In [1]:
%run prepareStats.py

Last GP in the database: the 2022 Belgian Grand Prix


In [2]:
totalLocations = pd.Series(results.groupby(["name"])["location"].nunique(), name="totalLocations")
results = results.merge(totalLocations, on="name", how="outer")

In [3]:
driversIndyOnly = results[(results["totalLocations"] == 1) & (results["location"] == "Indianapolis")].name.drop_duplicates().tolist()

## The shiniest debuts

(Without the drivers participating in the very first F1 race, and without the drivers participating only in Indianapolis 500.)

In [4]:
results = results.sort_values(by="date").reset_index()

In [5]:
firstRaces = results.iloc[results.groupby(["name"])["date"].agg(pd.Series.idxmin)]

firstRaces = firstRaces[~firstRaces.name.isin(firstGPdrivers)]

firstRaces = firstRaces[~firstRaces.name.isin(driversIndyOnly)]

firstRaces = firstRaces.sort_values(by=["year", "position"])

In [6]:
firstRaces[["name", "year", "location", "position"]].sort_values(by=["position", "year"]).head(50)

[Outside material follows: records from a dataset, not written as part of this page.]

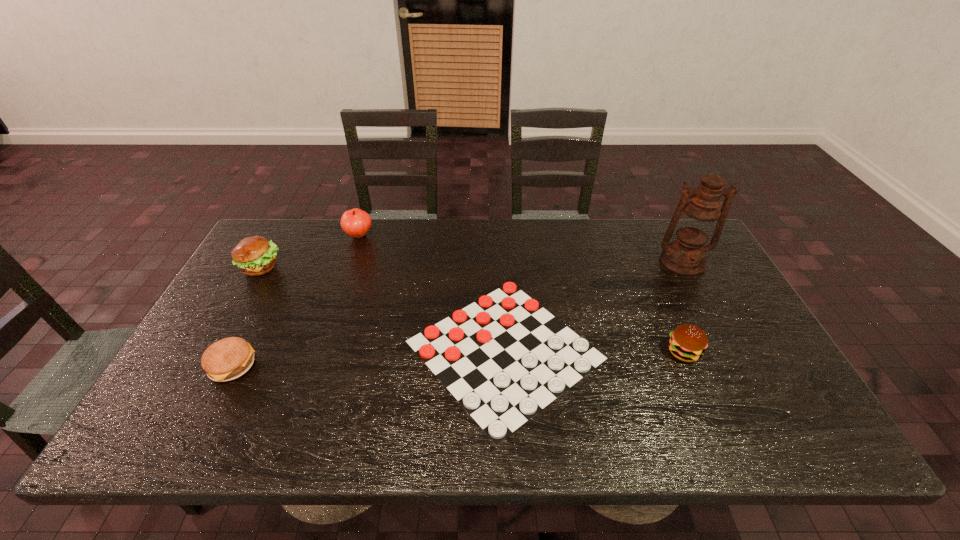 Identify the location of vacant space that is in between the farthest object and the second shortest object. The width and height of the screenshot is (960, 540). (296, 301).

Where is `free space between the tallest hamburger and the oil lamp`? Image resolution: width=960 pixels, height=540 pixels. free space between the tallest hamburger and the oil lamp is located at coordinates (471, 264).

This screenshot has width=960, height=540. What are the coordinates of `free area in between the apple and the shortest hamburger` in the screenshot? It's located at (296, 301).

What are the coordinates of `the second closest object relative to the fourth tallest object` in the screenshot? It's located at (696, 220).

The image size is (960, 540). I want to click on object that stands as the second closest to the tallest hamburger, so click(227, 359).

Find the location of `hamburger that stands as the closest to the shortest object`. hamburger that stands as the closest to the shortest object is located at coordinates (687, 342).

Where is `hamburger that is the second closest to the farthest object`? The height and width of the screenshot is (540, 960). hamburger that is the second closest to the farthest object is located at coordinates (227, 359).

Identify the location of free space in the image that satisfies the following two spatial constraints: 1. on the back side of the farthest object; 2. on the right side of the tallest hamburger. This screenshot has height=540, width=960. (278, 235).

Find the location of `vacant region that satisfies the following two spatial constraints: 1. on the back side of the oil lamp; 2. on the right side of the third object from right to left`. vacant region that satisfies the following two spatial constraints: 1. on the back side of the oil lamp; 2. on the right side of the third object from right to left is located at coordinates (500, 262).

Where is `free space that satisfies the following two spatial constraints: 1. on the back side of the tallest object; 2. on the right side of the checkerboard`? free space that satisfies the following two spatial constraints: 1. on the back side of the tallest object; 2. on the right side of the checkerboard is located at coordinates (500, 262). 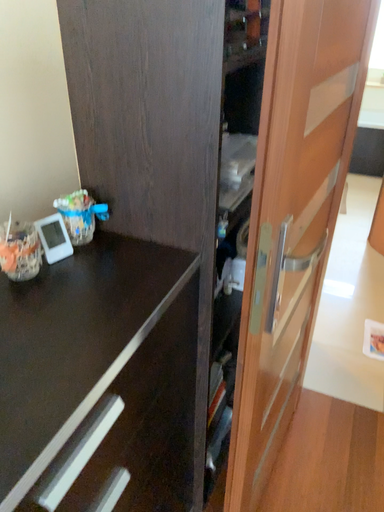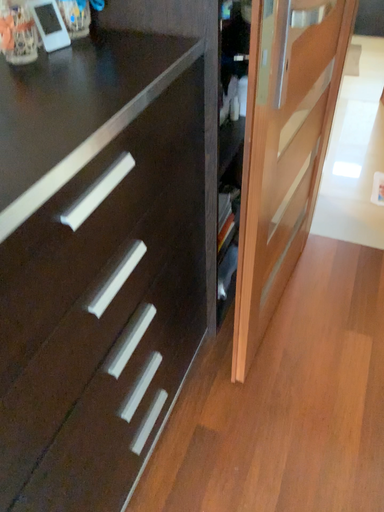 Question: How did the camera likely rotate when shooting the video?

Choices:
 (A) rotated downward
 (B) rotated upward

Answer: (A) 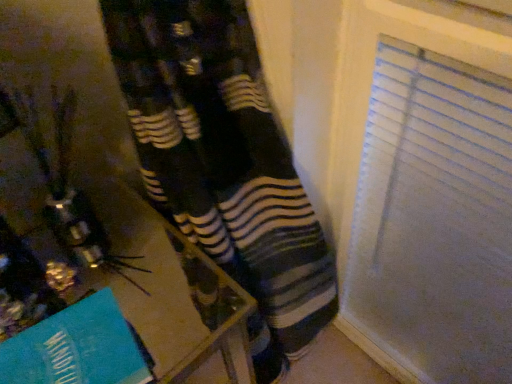 What do you see at coordinates (76, 348) in the screenshot? I see `teal paper at lower left` at bounding box center [76, 348].

You are a GUI agent. You are given a task and a screenshot of the screen. Output one action in this format:
    pyautogui.click(x=<x>, y=<y>)
    Task: Click on the teal paper at lower left
    
    Given the screenshot: What is the action you would take?
    pyautogui.click(x=76, y=348)

At what (x,y) coordinates should I click in order to perform the action: click on wooden table at lower left. Please return your answer as a coordinate pair (x, y). The height and width of the screenshot is (384, 512). Looking at the image, I should click on (116, 301).

Describe the element at coordinates (116, 301) in the screenshot. This screenshot has width=512, height=384. I see `wooden table at lower left` at that location.

In the scene shown: Measure the distance between wooden table at lower left and camera.

A distance of 19.13 inches exists between wooden table at lower left and camera.

This screenshot has width=512, height=384. In order to click on teal paper at lower left in this screenshot , I will do `click(76, 348)`.

Considering the relative positions of wooden table at lower left and teal paper at lower left in the image provided, is wooden table at lower left to the left or to the right of teal paper at lower left?

wooden table at lower left is to the right of teal paper at lower left.

Is wooden table at lower left further to camera compared to teal paper at lower left?

Yes, the depth of wooden table at lower left is greater than that of teal paper at lower left.

Between point (158, 351) and point (106, 378), which one is positioned behind?

Point (158, 351)

From the image's perspective, is wooden table at lower left above or below teal paper at lower left?

Based on their image positions, wooden table at lower left is located beneath teal paper at lower left.

From a real-world perspective, is wooden table at lower left physically above teal paper at lower left?

Actually, wooden table at lower left is physically below teal paper at lower left in the real world.

Is wooden table at lower left wider or thinner than teal paper at lower left?

Clearly, wooden table at lower left has more width compared to teal paper at lower left.

Can you confirm if wooden table at lower left is shorter than teal paper at lower left?

No, wooden table at lower left is not shorter than teal paper at lower left.

Which of these two, wooden table at lower left or teal paper at lower left, is bigger?

With larger size is wooden table at lower left.

From the picture: Could teal paper at lower left be considered to be inside wooden table at lower left?

No, teal paper at lower left is not surrounded by wooden table at lower left.

Are wooden table at lower left and teal paper at lower left located far from each other?

They are positioned close to each other.

Based on the photo, is wooden table at lower left turned away from teal paper at lower left?

No, wooden table at lower left is not facing the opposite direction of teal paper at lower left.

This screenshot has width=512, height=384. I want to click on paperback book lying on the left of wooden table at lower left, so click(x=76, y=348).

Between teal paper at lower left and wooden table at lower left, which one appears on the left side from the viewer's perspective?

Positioned to the left is teal paper at lower left.

Is teal paper at lower left in front of wooden table at lower left?

Yes, it is in front of wooden table at lower left.

Which point is more forward, (82,371) or (27,215)?

The point (82,371) is in front.

From the image's perspective, between teal paper at lower left and wooden table at lower left, who is located below?

wooden table at lower left is shown below in the image.

From a real-world perspective, is teal paper at lower left physically above wooden table at lower left?

Yes, from a real-world perspective, teal paper at lower left is over wooden table at lower left

In terms of width, does teal paper at lower left look wider or thinner when compared to wooden table at lower left?

Considering their sizes, teal paper at lower left looks slimmer than wooden table at lower left.

Which of these two, teal paper at lower left or wooden table at lower left, stands shorter?

teal paper at lower left is shorter.

Does teal paper at lower left have a larger size compared to wooden table at lower left?

Actually, teal paper at lower left might be smaller than wooden table at lower left.

Is wooden table at lower left a part of teal paper at lower left?

No, wooden table at lower left is not a part of teal paper at lower left.

Is teal paper at lower left far from wooden table at lower left?

That's not correct — teal paper at lower left is a little close to wooden table at lower left.

Is teal paper at lower left facing towards wooden table at lower left?

No, teal paper at lower left is not aimed at wooden table at lower left.

How many degrees apart are the facing directions of teal paper at lower left and wooden table at lower left?

teal paper at lower left and wooden table at lower left are facing 5.1 degrees away from each other.

Where is `table on the right of teal paper at lower left`? table on the right of teal paper at lower left is located at coordinates (116, 301).

This screenshot has height=384, width=512. In the image, there is a wooden table at lower left. Find the location of `paperback book above it (from the image's perspective)`. paperback book above it (from the image's perspective) is located at coordinates (76, 348).

There is a wooden table at lower left. Where is `paperback book above it (from a real-world perspective)`? paperback book above it (from a real-world perspective) is located at coordinates (76, 348). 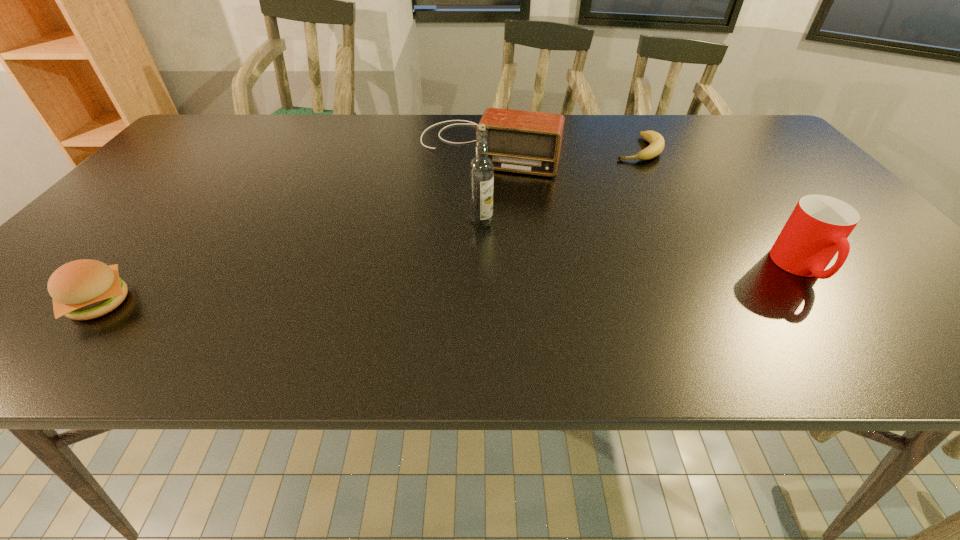 What are the coordinates of `hamburger that is at the near edge` in the screenshot? It's located at (85, 289).

Image resolution: width=960 pixels, height=540 pixels. Identify the location of cup that is at the near edge. (818, 228).

Locate an element on the screen. object present at the left edge is located at coordinates [85, 289].

Locate an element on the screen. object positioned at the near left corner is located at coordinates (85, 289).

Where is `vacant area at the far edge of the desktop`? This screenshot has height=540, width=960. vacant area at the far edge of the desktop is located at coordinates (576, 127).

Image resolution: width=960 pixels, height=540 pixels. I want to click on vacant space at the left edge, so click(x=141, y=225).

In the image, there is a desktop. Find the location of `vacant region at the right edge`. vacant region at the right edge is located at coordinates (774, 157).

What are the coordinates of `vacant space at the far left corner of the desktop` in the screenshot? It's located at (196, 146).

This screenshot has width=960, height=540. Identify the location of free point at the far right corner. (758, 147).

The width and height of the screenshot is (960, 540). In order to click on free area in between the cup and the hamburger in this screenshot , I will do `click(450, 285)`. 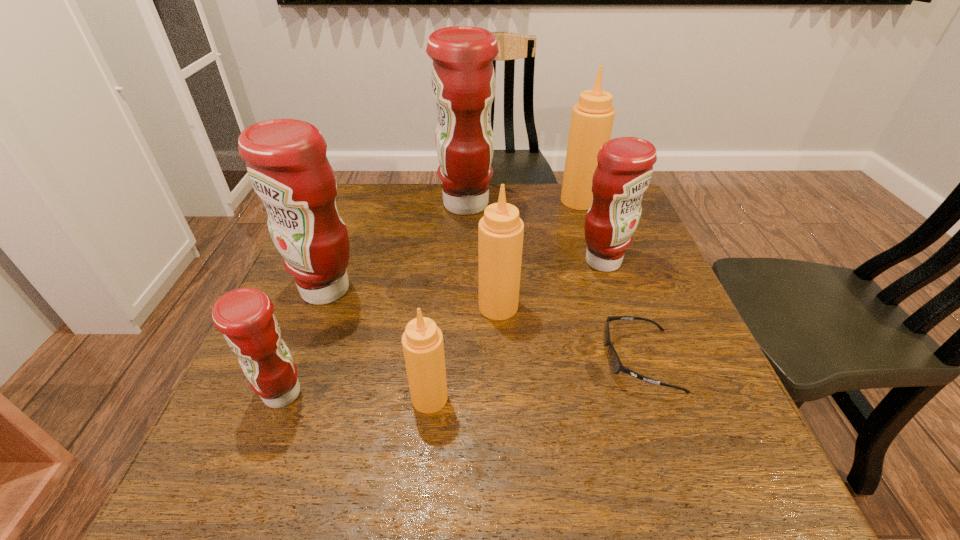 Identify the location of the tallest object. This screenshot has width=960, height=540. (463, 79).

I want to click on the third red condiment from left to right, so click(463, 79).

The height and width of the screenshot is (540, 960). I want to click on the rightmost tan condiment, so click(x=592, y=118).

At what (x,y) coordinates should I click in order to perform the action: click on the biggest tan condiment. Please return your answer as a coordinate pair (x, y). Looking at the image, I should click on (592, 118).

Locate an element on the screen. This screenshot has height=540, width=960. the third smallest red condiment is located at coordinates (286, 161).

The width and height of the screenshot is (960, 540). Find the location of `the second tan condiment from left to right`. the second tan condiment from left to right is located at coordinates (500, 231).

You are a GUI agent. You are given a task and a screenshot of the screen. Output one action in this format:
    pyautogui.click(x=<x>, y=<y>)
    Task: Click on the second smallest tan condiment
    
    Given the screenshot: What is the action you would take?
    pyautogui.click(x=500, y=231)

Where is `the rightmost red condiment`? The height and width of the screenshot is (540, 960). the rightmost red condiment is located at coordinates (625, 164).

Where is `the nearest red condiment`? the nearest red condiment is located at coordinates (244, 316).

The width and height of the screenshot is (960, 540). I want to click on the smallest tan condiment, so click(x=422, y=341). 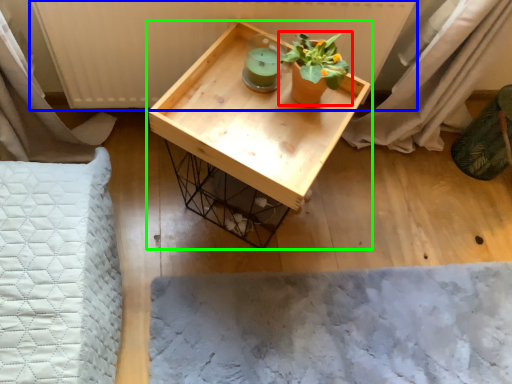 Question: Which object is positioned closest to houseplant (highlighted by a red box)? Select from radiator (highlighted by a blue box) and table (highlighted by a green box).

Choices:
 (A) radiator
 (B) table

Answer: (B) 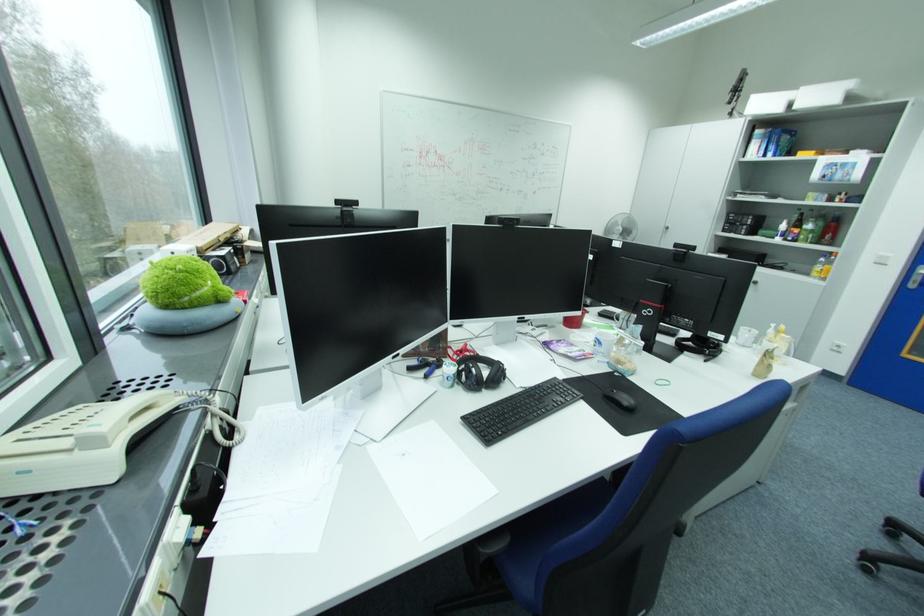 What do you see at coordinates (823, 265) in the screenshot?
I see `a bottle pump dispenser` at bounding box center [823, 265]. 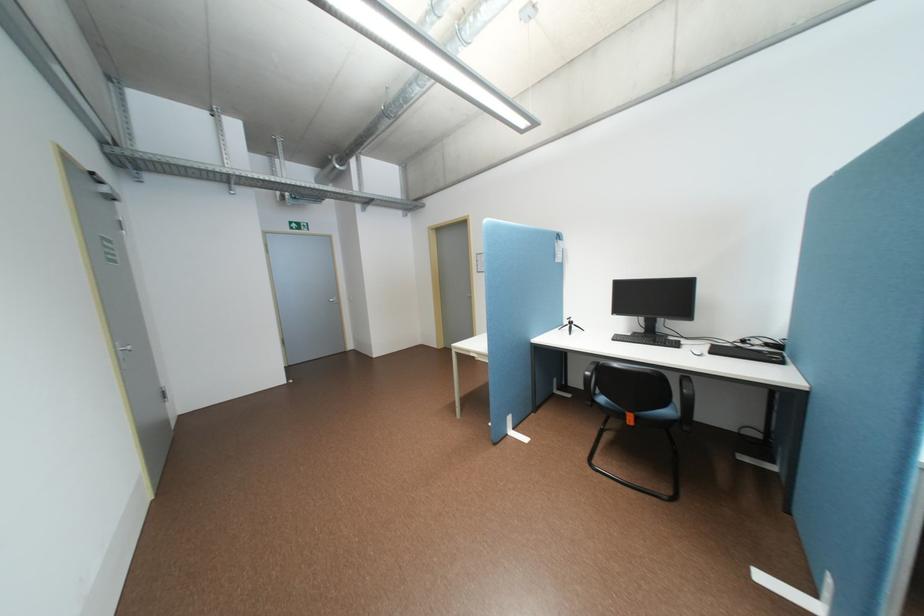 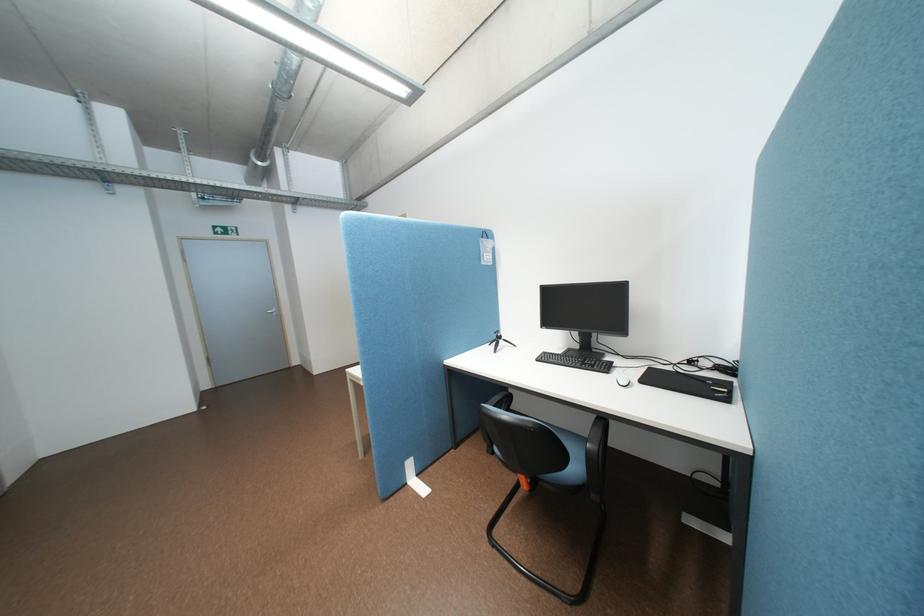 Which direction would the cameraman need to move to produce the second image?

The cameraman moved toward right, forward. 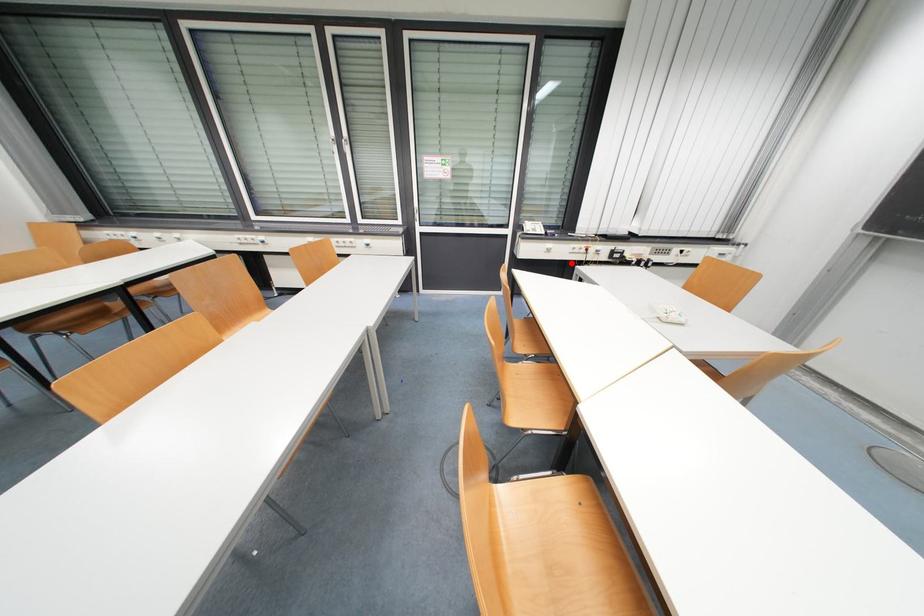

Unnamed: 0,name,year,location,position
2300,Giancarlo Baghetti,1961,Reims,1.0
28,Alberto Ascari,1950,Monte-Carlo,2.0
144,Dorino Serafini,1950,Monza,2.0
894,Karl Kling,1954,Reims,2.0
15282,Jacques Villeneuve,1996,Melbourne,2.0
22143,Kevin Magnussen,2014,Melbourne,2.0
357,Jean Behra,1952,Bern,3.0
1431,Masten Gregory,1957,Monte-Carlo,3.0
4377,Reine Wisell,1970,New York State,3.0
4636,Mark Donohue,1971,Ontario,3.0


## The most successful farewells

(Without the drivers participating in the very last race.)

In [7]:
results = results.sort_values(by="date", ascending=True).reset_index(drop=True)

In [8]:
lastRaces = results.loc[results.groupby(["name"])["date"].agg(pd.Series.idxmax)]

In [9]:
lastRaces = lastRaces[~lastRaces.name.isin(lastGPdrivers)]
lastRaces = lastRaces[~lastRaces.name.isin(driversIndyOnly)]

In [10]:
lastRaces[["name", "year", "location", "position"]].sort_values(by=["position", "year"]).head(20)

Unnamed: 0,name,year,location,position
234,Luigi Fagioli,1951,Reims,1.0
3719,Jim Clark,1968,Midrand,1.0
148,Dorino Serafini,1950,Monza,2.0
1296,Paul Frère,1956,Spa,2.0
1787,Mike Hawthorn,1958,Casablanca,2.0
4673,Jo Siffert,1971,New York State,2.0
14399,Alain Prost,1993,Adelaide,2.0
22113,Mark Webber,2013,São Paulo,2.0
23375,Nico Rosberg,2016,Abu Dhabi,2.0
2431,Tony Brooks,1961,New York State,3.0


It's safe to say not a single driver has ever knowingly ended his F1 career with a satisfying victory. 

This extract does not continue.